> _GOAL OF THE EXERCISE_
Copy out all lines bearing the word "Area" from the listing below.
◆ ◆ ◆ ◆
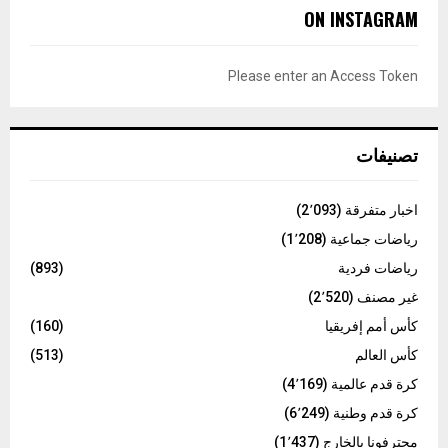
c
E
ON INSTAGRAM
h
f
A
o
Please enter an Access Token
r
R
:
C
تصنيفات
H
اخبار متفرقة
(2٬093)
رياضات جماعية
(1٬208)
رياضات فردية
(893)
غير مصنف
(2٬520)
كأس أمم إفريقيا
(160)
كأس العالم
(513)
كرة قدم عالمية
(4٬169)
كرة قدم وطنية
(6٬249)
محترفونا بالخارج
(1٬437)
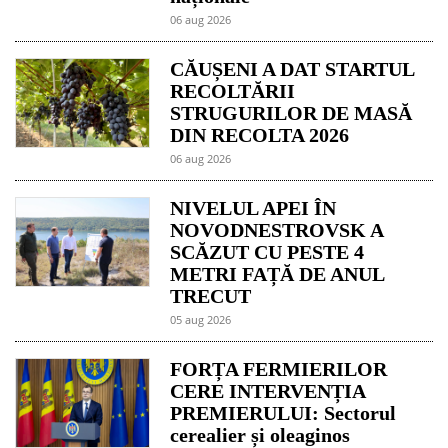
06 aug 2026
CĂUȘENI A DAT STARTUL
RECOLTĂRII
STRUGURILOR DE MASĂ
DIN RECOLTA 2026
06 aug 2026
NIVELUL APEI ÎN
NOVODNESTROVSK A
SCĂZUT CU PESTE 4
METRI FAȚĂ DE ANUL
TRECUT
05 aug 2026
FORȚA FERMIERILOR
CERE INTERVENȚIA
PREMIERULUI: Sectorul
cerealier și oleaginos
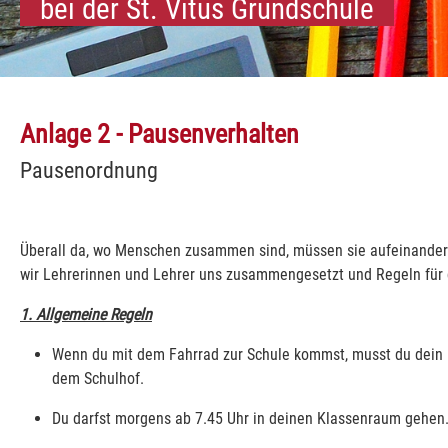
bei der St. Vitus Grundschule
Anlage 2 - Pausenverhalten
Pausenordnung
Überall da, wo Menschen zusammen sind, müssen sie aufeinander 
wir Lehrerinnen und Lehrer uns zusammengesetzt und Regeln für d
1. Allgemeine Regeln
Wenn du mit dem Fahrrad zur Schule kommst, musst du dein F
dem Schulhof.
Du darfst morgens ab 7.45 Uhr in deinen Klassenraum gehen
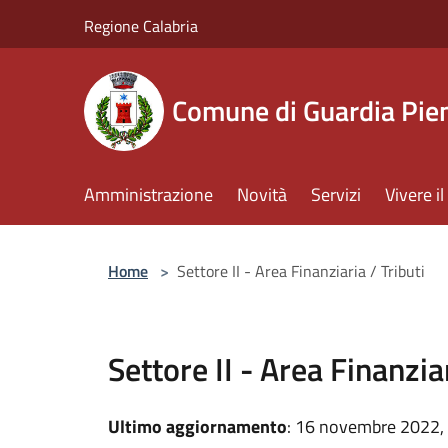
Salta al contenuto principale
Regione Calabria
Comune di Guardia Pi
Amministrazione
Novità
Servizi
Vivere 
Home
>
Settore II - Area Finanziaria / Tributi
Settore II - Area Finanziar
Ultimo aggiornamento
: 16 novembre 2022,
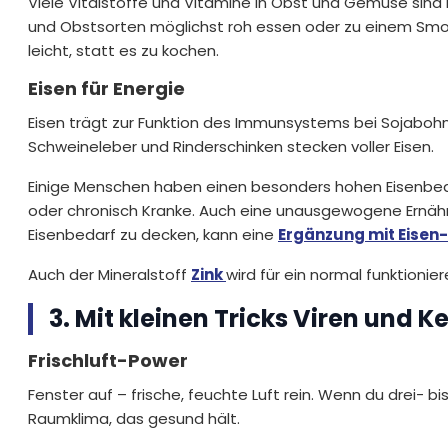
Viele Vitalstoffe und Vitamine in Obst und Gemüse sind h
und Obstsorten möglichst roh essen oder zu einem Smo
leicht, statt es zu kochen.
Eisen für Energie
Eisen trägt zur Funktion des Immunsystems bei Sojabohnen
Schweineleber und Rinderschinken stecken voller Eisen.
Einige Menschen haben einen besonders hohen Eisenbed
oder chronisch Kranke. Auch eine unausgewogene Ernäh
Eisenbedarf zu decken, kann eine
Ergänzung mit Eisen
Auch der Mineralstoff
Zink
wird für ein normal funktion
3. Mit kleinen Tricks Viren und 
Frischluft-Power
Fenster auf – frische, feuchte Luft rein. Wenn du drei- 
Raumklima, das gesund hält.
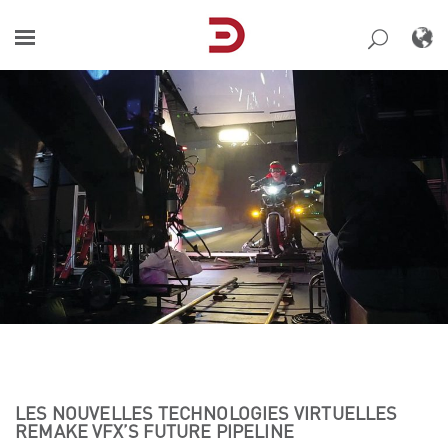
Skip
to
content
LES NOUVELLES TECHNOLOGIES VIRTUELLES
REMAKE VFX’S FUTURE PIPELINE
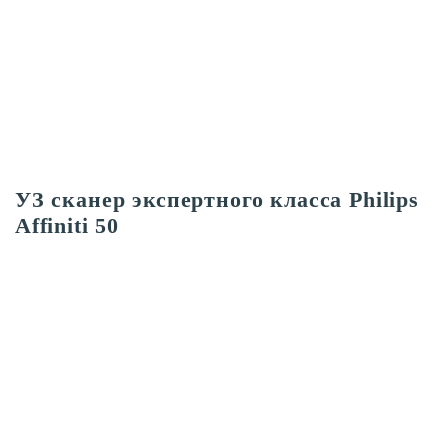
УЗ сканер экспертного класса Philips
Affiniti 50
◆ ◆ ◆ ◆
> _YOUR SOLUTION_
Settore II - Area Finanziaria / Tributi
Settore II - Area Finanziar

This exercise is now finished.